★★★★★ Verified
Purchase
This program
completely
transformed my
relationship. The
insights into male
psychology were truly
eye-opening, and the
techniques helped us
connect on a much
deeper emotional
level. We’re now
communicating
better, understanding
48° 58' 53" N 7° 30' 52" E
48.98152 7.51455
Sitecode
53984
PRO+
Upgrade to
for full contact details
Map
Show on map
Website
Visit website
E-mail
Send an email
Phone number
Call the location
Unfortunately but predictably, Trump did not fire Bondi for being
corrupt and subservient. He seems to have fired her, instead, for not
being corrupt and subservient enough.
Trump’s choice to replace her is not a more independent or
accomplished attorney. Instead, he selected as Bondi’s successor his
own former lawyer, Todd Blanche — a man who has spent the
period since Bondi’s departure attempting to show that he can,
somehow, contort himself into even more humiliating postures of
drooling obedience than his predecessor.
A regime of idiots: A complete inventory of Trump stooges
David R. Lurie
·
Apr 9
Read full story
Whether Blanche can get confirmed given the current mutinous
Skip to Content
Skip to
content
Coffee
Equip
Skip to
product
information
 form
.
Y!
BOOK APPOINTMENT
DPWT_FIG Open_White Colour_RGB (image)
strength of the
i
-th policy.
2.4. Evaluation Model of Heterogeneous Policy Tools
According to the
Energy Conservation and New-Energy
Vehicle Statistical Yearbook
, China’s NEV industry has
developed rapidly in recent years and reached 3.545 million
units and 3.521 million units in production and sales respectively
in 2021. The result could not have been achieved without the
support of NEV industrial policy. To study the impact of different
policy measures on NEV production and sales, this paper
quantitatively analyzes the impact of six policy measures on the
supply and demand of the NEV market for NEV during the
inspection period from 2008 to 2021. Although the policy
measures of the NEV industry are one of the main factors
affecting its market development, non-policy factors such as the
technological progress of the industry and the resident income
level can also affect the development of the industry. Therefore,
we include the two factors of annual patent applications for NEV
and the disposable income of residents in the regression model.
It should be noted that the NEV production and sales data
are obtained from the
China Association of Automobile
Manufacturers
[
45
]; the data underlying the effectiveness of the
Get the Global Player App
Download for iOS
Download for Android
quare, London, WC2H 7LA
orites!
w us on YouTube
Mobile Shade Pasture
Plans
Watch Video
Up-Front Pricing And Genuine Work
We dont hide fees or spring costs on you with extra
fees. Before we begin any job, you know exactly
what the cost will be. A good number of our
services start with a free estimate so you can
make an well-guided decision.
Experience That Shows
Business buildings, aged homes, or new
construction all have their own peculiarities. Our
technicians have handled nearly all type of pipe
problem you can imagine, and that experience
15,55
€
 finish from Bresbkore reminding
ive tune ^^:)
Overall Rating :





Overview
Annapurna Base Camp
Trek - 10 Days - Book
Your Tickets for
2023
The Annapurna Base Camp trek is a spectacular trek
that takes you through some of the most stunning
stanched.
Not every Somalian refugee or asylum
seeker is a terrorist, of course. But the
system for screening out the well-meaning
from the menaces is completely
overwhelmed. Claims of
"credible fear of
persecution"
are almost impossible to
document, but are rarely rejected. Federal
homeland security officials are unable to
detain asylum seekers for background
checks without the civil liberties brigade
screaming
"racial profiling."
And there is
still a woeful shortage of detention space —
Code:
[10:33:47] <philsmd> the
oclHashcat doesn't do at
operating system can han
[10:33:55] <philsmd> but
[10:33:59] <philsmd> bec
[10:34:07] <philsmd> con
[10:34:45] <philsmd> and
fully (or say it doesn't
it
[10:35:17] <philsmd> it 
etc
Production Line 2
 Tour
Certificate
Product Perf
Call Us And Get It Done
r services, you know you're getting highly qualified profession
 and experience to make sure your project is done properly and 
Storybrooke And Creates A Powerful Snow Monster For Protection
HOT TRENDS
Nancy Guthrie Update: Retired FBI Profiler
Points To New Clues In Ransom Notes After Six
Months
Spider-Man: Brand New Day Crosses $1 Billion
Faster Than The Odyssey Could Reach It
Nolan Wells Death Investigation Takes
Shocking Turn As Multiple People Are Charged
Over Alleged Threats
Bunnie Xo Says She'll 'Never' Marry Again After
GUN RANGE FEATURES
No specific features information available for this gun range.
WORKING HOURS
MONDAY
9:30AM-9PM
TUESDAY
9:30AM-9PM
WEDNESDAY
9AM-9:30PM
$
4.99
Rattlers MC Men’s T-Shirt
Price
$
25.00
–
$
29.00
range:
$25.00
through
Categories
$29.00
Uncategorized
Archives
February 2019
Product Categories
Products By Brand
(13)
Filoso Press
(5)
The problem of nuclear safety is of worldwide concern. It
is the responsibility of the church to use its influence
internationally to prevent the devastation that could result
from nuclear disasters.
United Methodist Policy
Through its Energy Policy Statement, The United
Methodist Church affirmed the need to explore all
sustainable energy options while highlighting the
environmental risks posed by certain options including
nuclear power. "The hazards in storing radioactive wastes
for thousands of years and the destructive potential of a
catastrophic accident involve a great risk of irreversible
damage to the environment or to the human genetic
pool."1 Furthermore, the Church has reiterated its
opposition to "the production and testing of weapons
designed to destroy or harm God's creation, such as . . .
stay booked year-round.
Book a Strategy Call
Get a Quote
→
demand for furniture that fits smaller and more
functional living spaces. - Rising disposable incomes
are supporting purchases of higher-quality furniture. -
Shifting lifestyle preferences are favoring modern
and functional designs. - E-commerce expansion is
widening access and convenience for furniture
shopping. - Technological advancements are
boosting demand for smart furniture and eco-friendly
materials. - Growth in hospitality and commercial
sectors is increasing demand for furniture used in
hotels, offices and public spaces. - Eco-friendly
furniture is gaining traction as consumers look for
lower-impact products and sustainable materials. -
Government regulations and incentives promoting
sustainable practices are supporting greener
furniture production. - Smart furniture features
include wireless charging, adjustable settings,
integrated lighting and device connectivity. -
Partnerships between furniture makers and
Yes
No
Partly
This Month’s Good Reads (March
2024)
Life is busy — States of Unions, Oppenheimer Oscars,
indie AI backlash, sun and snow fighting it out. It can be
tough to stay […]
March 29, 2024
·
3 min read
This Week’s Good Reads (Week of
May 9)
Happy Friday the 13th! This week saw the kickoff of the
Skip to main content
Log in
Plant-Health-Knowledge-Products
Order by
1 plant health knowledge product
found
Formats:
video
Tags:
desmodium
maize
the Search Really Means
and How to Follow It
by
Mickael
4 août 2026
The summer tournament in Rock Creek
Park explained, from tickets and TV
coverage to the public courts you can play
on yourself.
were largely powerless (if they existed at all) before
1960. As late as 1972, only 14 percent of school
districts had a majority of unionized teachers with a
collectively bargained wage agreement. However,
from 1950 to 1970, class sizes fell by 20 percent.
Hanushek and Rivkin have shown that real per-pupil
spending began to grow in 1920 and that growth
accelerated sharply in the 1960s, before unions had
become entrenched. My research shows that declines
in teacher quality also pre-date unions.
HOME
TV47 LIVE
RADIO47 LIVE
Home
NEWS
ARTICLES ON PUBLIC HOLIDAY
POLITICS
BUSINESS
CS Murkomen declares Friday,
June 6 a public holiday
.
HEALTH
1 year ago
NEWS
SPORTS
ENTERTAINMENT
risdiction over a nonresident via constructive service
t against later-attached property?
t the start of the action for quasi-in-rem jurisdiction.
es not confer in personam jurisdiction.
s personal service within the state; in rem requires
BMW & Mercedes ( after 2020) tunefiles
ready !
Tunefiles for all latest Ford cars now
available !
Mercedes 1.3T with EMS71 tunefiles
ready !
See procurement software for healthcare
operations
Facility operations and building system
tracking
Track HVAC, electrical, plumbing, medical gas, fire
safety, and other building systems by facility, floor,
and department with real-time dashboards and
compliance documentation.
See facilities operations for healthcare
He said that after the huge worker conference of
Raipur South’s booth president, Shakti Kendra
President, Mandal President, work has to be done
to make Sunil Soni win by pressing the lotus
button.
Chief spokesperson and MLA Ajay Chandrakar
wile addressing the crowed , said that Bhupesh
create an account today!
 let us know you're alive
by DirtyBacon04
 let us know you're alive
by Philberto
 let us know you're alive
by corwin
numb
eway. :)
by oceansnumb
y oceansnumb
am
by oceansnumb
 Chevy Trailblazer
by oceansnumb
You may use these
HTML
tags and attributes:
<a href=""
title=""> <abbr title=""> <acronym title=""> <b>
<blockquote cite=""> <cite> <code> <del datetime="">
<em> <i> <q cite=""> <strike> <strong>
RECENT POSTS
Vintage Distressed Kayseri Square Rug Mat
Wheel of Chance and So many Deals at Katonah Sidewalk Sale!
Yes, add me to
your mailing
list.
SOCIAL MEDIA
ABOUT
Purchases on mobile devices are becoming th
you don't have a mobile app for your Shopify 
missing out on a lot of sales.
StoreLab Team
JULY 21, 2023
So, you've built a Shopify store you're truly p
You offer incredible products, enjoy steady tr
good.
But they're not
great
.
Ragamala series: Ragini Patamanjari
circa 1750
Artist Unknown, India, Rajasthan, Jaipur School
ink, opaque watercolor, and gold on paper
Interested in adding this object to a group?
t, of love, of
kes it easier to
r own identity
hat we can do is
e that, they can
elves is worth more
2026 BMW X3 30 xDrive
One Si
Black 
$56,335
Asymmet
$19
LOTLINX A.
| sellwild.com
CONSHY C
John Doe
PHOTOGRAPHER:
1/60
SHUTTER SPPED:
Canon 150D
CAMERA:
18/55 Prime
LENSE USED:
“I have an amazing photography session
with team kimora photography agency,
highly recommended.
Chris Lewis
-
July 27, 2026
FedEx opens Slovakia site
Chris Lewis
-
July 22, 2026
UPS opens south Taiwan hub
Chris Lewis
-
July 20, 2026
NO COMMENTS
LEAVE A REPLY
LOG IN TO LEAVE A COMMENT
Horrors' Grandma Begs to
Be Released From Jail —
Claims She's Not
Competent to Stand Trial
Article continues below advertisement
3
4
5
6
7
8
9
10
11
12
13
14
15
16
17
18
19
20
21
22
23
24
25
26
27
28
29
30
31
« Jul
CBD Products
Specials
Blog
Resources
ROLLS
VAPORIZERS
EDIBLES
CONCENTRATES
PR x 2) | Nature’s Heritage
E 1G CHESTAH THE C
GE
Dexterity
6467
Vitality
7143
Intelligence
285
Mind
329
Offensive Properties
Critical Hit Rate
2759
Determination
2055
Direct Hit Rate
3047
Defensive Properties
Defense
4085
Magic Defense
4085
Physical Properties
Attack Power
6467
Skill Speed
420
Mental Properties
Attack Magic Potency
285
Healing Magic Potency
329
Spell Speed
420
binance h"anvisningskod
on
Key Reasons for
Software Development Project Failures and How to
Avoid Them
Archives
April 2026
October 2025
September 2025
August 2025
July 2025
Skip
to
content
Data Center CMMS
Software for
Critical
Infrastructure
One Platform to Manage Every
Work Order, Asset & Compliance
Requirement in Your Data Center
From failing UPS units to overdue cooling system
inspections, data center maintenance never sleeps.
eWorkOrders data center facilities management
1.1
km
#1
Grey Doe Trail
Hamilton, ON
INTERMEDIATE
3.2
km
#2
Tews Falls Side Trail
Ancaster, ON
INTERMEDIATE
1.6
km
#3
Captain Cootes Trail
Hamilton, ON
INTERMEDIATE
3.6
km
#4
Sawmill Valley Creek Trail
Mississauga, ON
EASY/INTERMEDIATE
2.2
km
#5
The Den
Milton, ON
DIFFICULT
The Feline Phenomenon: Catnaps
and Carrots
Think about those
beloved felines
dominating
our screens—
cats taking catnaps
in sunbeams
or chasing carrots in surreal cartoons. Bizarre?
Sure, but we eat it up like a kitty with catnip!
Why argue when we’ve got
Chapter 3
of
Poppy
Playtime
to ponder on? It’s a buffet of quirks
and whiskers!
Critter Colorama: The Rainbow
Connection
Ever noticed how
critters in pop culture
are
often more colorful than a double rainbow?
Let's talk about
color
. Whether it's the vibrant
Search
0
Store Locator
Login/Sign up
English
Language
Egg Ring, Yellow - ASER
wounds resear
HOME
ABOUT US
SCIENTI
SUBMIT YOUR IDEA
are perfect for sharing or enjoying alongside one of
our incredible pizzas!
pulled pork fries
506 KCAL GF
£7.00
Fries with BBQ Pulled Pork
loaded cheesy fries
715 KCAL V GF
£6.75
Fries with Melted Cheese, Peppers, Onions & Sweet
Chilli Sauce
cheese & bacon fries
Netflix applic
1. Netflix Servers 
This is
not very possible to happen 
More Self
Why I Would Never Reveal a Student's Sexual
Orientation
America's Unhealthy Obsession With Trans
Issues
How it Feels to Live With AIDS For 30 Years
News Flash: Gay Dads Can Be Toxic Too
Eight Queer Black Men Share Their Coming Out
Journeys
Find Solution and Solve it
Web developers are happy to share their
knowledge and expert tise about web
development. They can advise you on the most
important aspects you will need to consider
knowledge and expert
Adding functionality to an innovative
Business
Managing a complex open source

- [Problem to work on] Using the entries above, quote each line verbatim from the first through the line that contains "Read full story".

- [Output below]
★★★★★ Verified
Purchase
This program
completely
transformed my
relationship. The
insights into male
psychology were truly
eye-opening, and the
techniques helped us
connect on a much
deeper emotional
level. We’re now
communicating
better, understanding
48° 58' 53" N 7° 30' 52" E
48.98152 7.51455
Sitecode
53984
PRO+
Upgrade to
for full contact details
Map
Show on map
Website
Visit website
E-mail
Send an email
Phone number
Call the location
Unfortunately but predictably, Trump did not fire Bondi for being
corrupt and subservient. He seems to have fired her, instead, for not
being corrupt and subservient enough.
Trump’s choice to replace her is not a more independent or
accomplished attorney. Instead, he selected as Bondi’s successor his
own former lawyer, Todd Blanche — a man who has spent the
period since Bondi’s departure attempting to show that he can,
somehow, contort himself into even more humiliating postures of
drooling obedience than his predecessor.
A regime of idiots: A complete inventory of Trump stooges
David R. Lurie
·
Apr 9
Read full story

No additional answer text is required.